Tuesday, July 15, 2008

Not torture if they change the dictionary

Shorter Douglas Feith: We moved all these tortures into the harsh treatment category, hence we don't torture.

Think of the shit Bill Clinton got for classifying oral as not sex (when that's the definition he was presented with by Paula Jones's lawyers). Yet the Bushists can still expect lock-step Republican defense of classifying waterboarding and forcible stress positions as not torture.

The subcommittee's Republicans criticized the inquiry. The panel's ranking Republican member, Arizona Rep. Trent Franks, accused the majority Democrats of holding hearings "dedicated primarily to making sure we are protecting the rights of terrorists."
It's enough to make you think that the values of the American press are thoroughly self-fellating. Or Republican-fellating (see Ron Fournier kissing some part of Karl Rove's anatomy).

Some people have the courage to speak the truth:
In June, retired U.S. Major Gen.

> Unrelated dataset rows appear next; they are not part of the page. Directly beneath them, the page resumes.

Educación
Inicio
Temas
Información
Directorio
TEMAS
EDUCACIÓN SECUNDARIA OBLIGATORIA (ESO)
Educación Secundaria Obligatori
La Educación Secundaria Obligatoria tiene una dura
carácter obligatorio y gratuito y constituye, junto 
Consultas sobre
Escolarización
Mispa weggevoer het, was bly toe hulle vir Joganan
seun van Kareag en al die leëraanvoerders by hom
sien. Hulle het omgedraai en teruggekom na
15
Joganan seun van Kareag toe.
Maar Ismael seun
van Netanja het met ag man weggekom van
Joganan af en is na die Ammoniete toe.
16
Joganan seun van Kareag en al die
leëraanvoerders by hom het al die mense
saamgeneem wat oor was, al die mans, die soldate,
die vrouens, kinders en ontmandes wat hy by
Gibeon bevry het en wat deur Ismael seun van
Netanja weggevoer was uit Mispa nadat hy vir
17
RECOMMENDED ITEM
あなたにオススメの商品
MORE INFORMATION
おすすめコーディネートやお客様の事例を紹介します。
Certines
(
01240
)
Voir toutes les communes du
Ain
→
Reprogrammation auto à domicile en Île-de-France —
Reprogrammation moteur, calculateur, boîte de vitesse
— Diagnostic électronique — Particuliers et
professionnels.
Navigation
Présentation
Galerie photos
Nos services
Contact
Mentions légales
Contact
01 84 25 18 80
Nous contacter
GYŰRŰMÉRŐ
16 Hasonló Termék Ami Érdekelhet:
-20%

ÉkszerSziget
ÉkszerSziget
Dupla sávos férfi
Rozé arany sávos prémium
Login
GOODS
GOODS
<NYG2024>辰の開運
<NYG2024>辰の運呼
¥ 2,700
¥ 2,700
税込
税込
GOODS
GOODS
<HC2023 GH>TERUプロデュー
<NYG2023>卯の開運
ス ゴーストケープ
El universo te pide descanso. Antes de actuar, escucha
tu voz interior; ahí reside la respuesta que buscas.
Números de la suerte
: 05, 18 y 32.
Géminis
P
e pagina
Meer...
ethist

Antonio Taguba, who led the Army's investigation into the Abu Ghraib prisoner abuse scandal in 2003, wrote there "is no longer any doubt" that the Bush administration committed war crimes in its treatment of suspected terrorists.

"The only question is whether those who ordered torture will be held to account," Taguba wrote in the preface to a June report by a Massachusetts-based human rights group.